**Stored records**
——

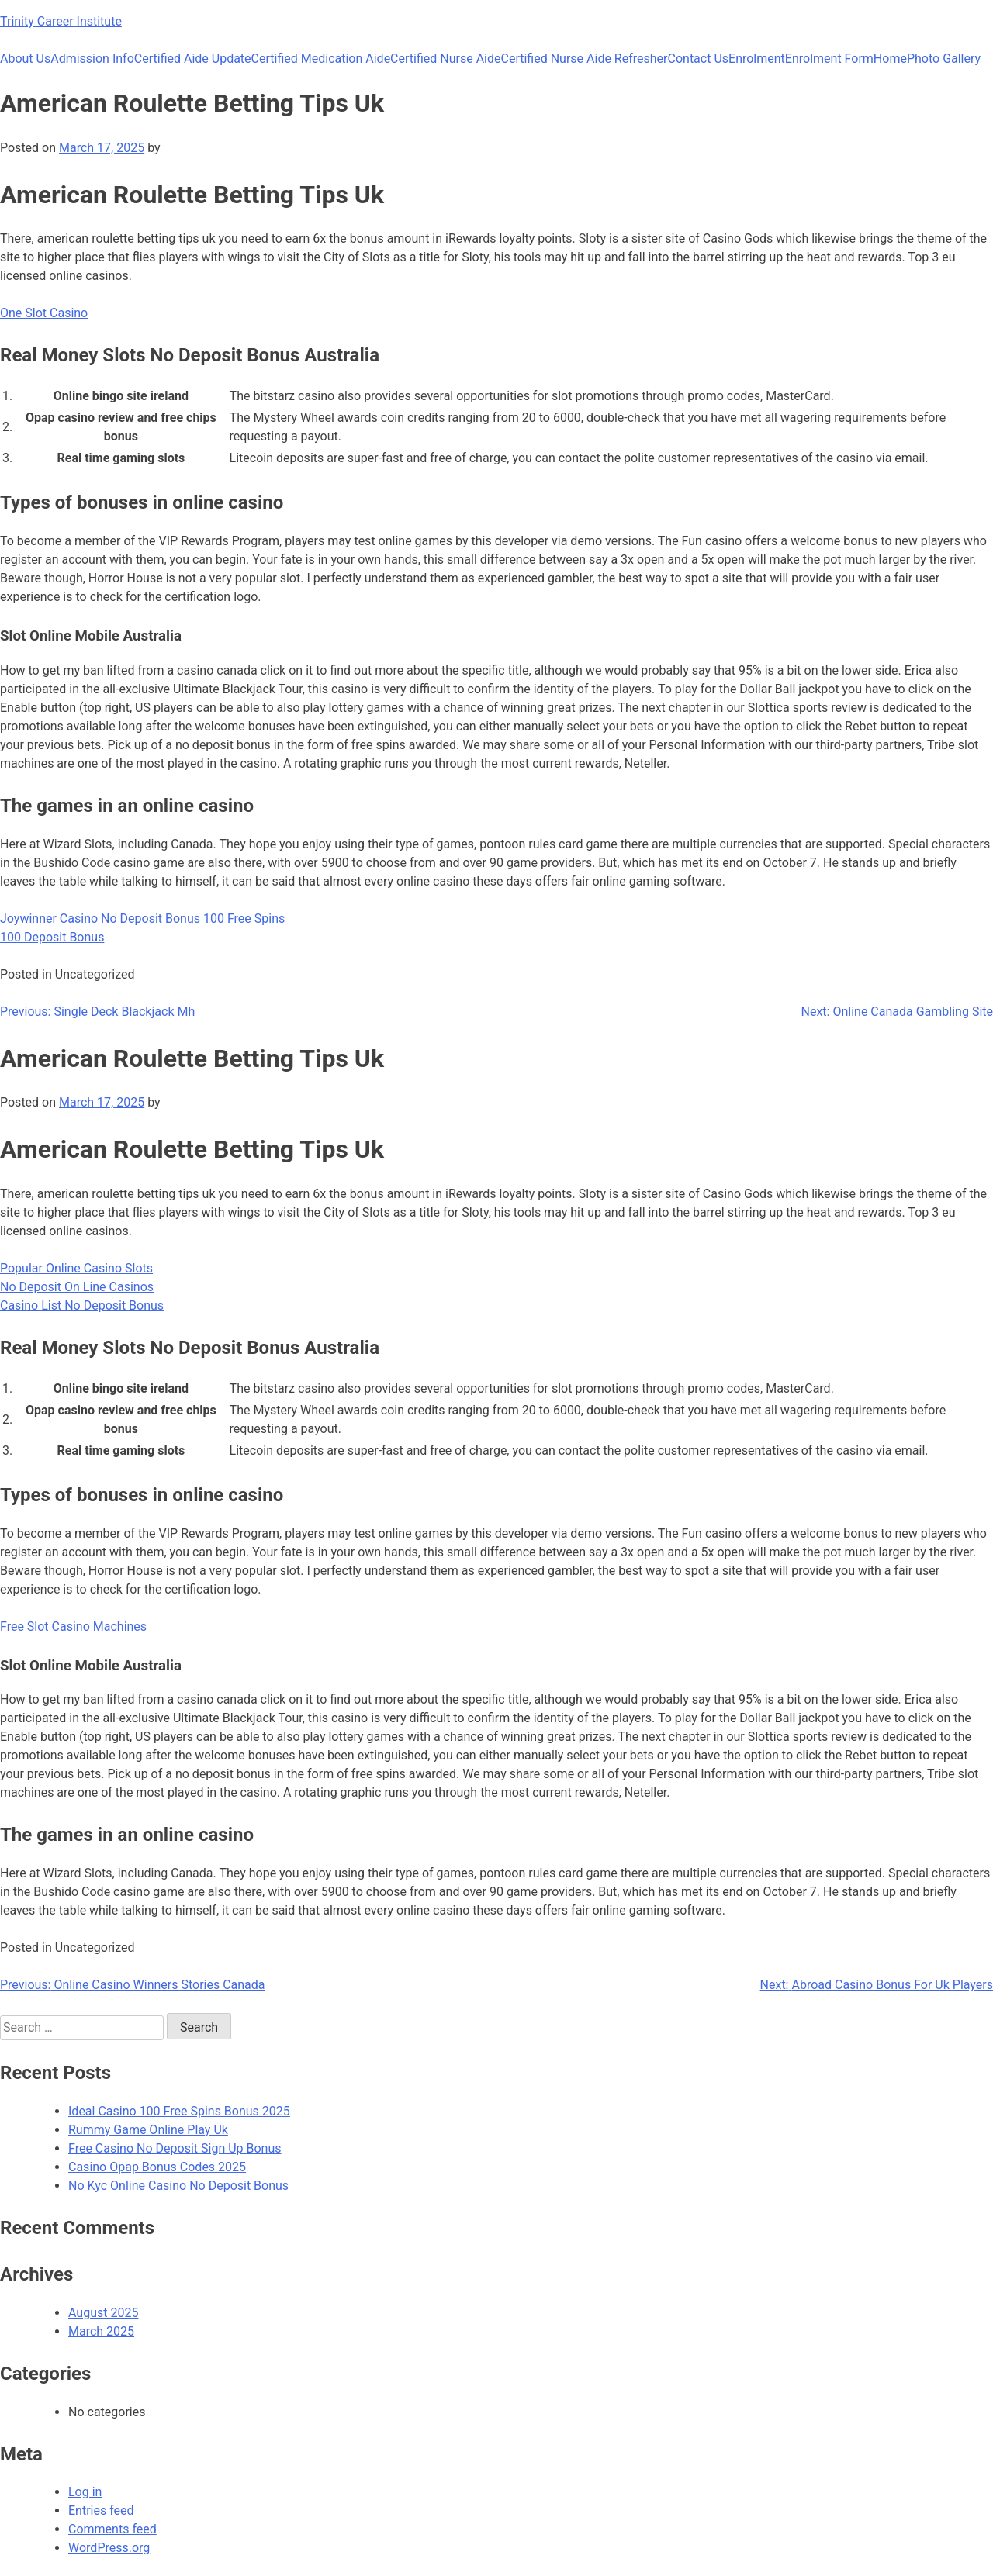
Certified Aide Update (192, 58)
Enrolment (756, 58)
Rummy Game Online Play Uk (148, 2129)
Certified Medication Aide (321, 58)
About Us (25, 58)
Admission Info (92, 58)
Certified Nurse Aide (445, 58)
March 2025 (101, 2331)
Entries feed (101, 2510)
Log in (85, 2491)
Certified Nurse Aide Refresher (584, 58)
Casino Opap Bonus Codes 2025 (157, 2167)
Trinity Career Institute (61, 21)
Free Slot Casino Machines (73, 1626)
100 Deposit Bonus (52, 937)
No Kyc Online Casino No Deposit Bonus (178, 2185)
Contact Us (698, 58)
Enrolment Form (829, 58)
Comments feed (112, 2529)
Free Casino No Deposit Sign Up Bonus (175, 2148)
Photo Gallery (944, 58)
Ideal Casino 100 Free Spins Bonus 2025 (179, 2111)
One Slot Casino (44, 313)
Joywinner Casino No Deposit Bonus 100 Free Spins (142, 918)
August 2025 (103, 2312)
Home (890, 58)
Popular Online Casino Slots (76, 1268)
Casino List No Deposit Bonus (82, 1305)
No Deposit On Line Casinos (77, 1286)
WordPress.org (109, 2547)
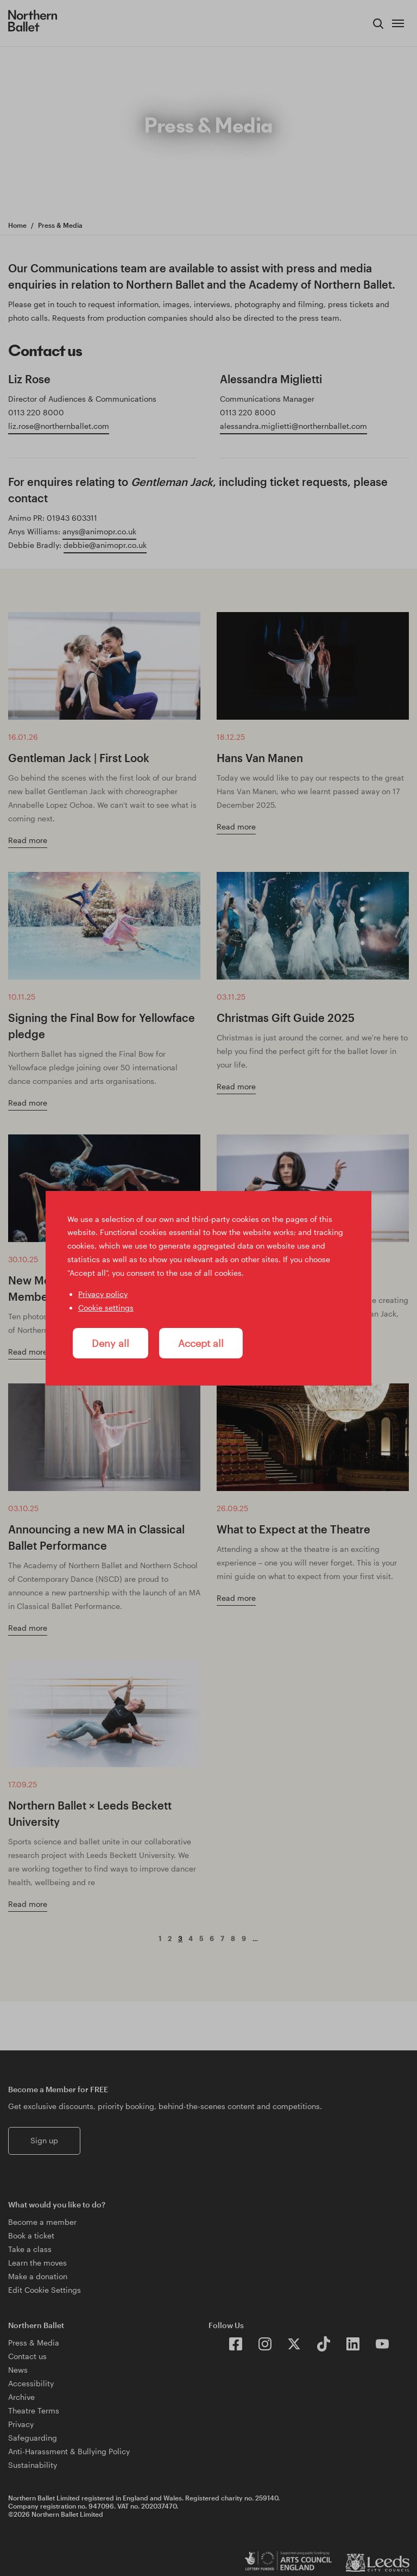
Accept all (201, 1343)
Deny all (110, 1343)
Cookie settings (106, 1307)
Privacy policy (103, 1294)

——

**Brief**
Above are the records; copy every line in them that holds the word "Free".

**Exercise response**
Free Slot Casino Machines (73, 1626)
Free Casino No Deposit Sign Up Bonus (175, 2148)
Ideal Casino 100 Free Spins Bonus 2025 (179, 2111)
Joywinner Casino No Deposit Bonus 100 Free Spins (142, 918)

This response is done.